As everyone knows the MAX are the awards given to the best of the Performing Arts since 1988 in our country. Authors, choreographers, costume designers, lighting designers, composers, directors … people who work hard, with enthusiasm for the show to reach the best possible to the respected public. This award is a recognition of that so often reviled profession that is the theater. The representation of the world on a stage. Theatrum Mundi. The Max Award, first cousin of the British Laurence Olivier, the Swedish O’Neill or the Gallic Molière, is the luminous object of desire for many professionals and non-professionals who aspire to be one.
I recognize that this object can become a real fetish for my unstoppable fantasizing, not with the value of vain flattery to the ego, but symbol of the materialization of a job well done, of knowing that you have been able to reach the first division, where you can afford to give your time to the art of the scene.
In these disquisitions I was a servant one morning like so many of teaching work when that little brass calf, not gold, perched ephemeral in my hands; that manzanilla sinful and frivolous fruit, in the words of its author, Joan Brossa, to look at me mockingly and solemnly at the same time.
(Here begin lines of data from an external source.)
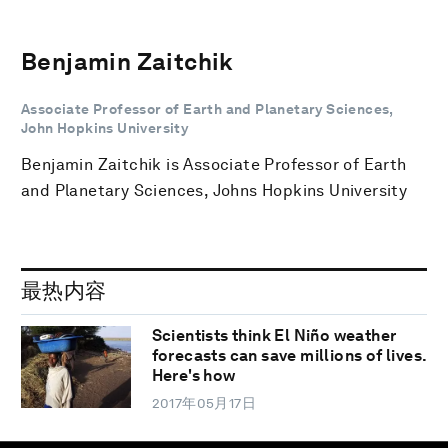
Benjamin Zaitchik
Associate Professor of Earth and Planetary Sciences,
John Hopkins University
Benjamin Zaitchik is Associate Professor of Earth
and Planetary Sciences, Johns Hopkins University
最热内容
Scientists think El Niño weather
forecasts can save millions of lives.
Here's how
2017年05月17日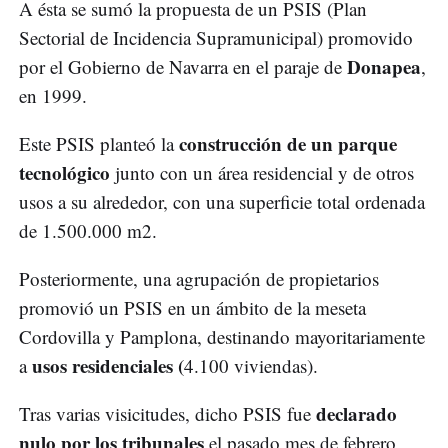
A ésta se sumó la propuesta de un PSIS (Plan
Sectorial de Incidencia Supramunicipal) promovido
Donapea
por el Gobierno de Navarra en el paraje de
,
en 1999.
construcción de un parque
Este PSIS planteó la
tecnológico
junto con un área residencial y de otros
usos a su alrededor, con una superficie total ordenada
de 1.500.000 m2.
Posteriormente, una agrupación de propietarios
promovió un PSIS en un ámbito de la meseta
Cordovilla y Pamplona, destinando mayoritariamente
usos residenciales (
a
4.100 viviendas).
declarado
Tras varias visicitudes, dicho PSIS fue
nulo por los tribunales
el pasado mes de febrero,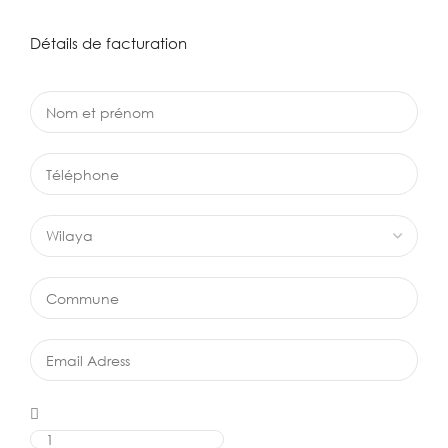
Détails de facturation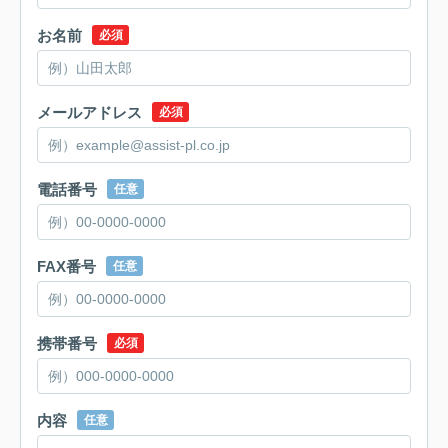
お名前
必須
メールアドレス
必須
電話番号
任意
FAX番号
任意
携帯番号
必須
内容
任意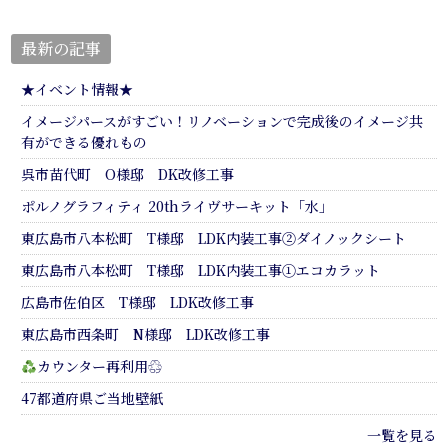
最新の記事
★イベント情報★
イメージパースがすごい！リノベーションで完成後のイメージ共
有ができる優れもの
呉市苗代町 O様邸 DK改修工事
ポルノグラフィティ 20thライヴサーキット「水」
東広島市八本松町 T様邸 LDK内装工事②ダイノックシート
東広島市八本松町 T様邸 LDK内装工事①エコカラット
広島市佐伯区 T様邸 LDK改修工事
東広島市西条町 N様邸 LDK改修工事
カウンター再利用♲
47都道府県ご当地壁紙
一覧を見る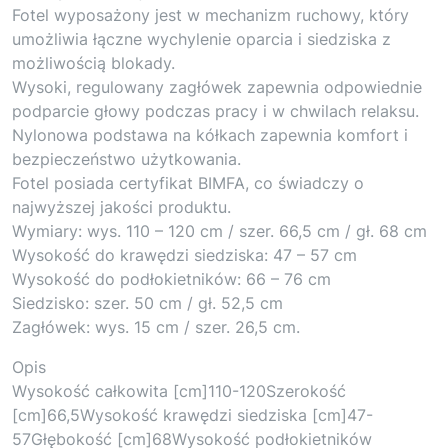
Fotel wyposażony jest w mechanizm ruchowy, który
umożliwia łączne wychylenie oparcia i siedziska z
możliwością blokady.
Wysoki, regulowany zagłówek zapewnia odpowiednie
podparcie głowy podczas pracy i w chwilach relaksu.
Nylonowa podstawa na kółkach zapewnia komfort i
bezpieczeństwo użytkowania.
Fotel posiada certyfikat BIMFA, co świadczy o
najwyższej jakości produktu.
Wymiary: wys. 110 – 120 cm / szer. 66,5 cm / gł. 68 cm
Wysokość do krawędzi siedziska: 47 – 57 cm
Wysokość do podłokietników: 66 – 76 cm
Siedzisko: szer. 50 cm / gł. 52,5 cm
Zagłówek: wys. 15 cm / szer. 26,5 cm.
Opis
Wysokość całkowita [cm]110-120Szerokość
[cm]66,5Wysokość krawędzi siedziska [cm]47-
57Głębokość [cm]68Wysokość podłokietników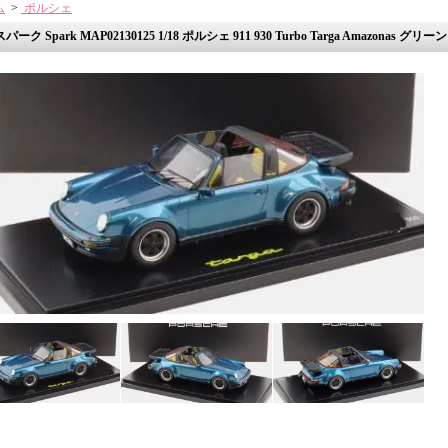
ム
>
ポルシェ
スパーク Spark MAP02130125 1/18 ポルシェ 911 930 Turbo Targa Amazonas グリーン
Real and buffoonish, it looked at me with a golden mask to teach me in an instant that the great things are hidden in the small ones. With the apparent randomness of great events, the false chance, because there is no such thing as chance, wanted that, without expecting it, someone would lend me for a few seconds such an admired award.
And the person who was the agent of the magical moment was my generous colleague, teacher and professor, actress, producer and theater director Hitos Hurtado, who won together with the theater company Teatro del Común in 2004 the Max Award for New Tendencies.
From here, my thanks, my admiration and respect.